◆ What this task involves ◆
Each record must be written out again exactly. Skip any picture it contains.

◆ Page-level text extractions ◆

_ _ _ _ _

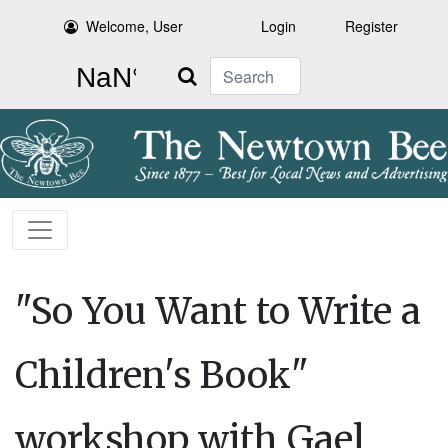
Welcome, User
Login
Register
Search
"So You Want to Write a
Children's Book"
workshop with Gael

_ _ _ _ _

◆ Task output ◆
Welcome, User
Login
Register
Search
"So You Want to Write a
Children's Book"
workshop with Gael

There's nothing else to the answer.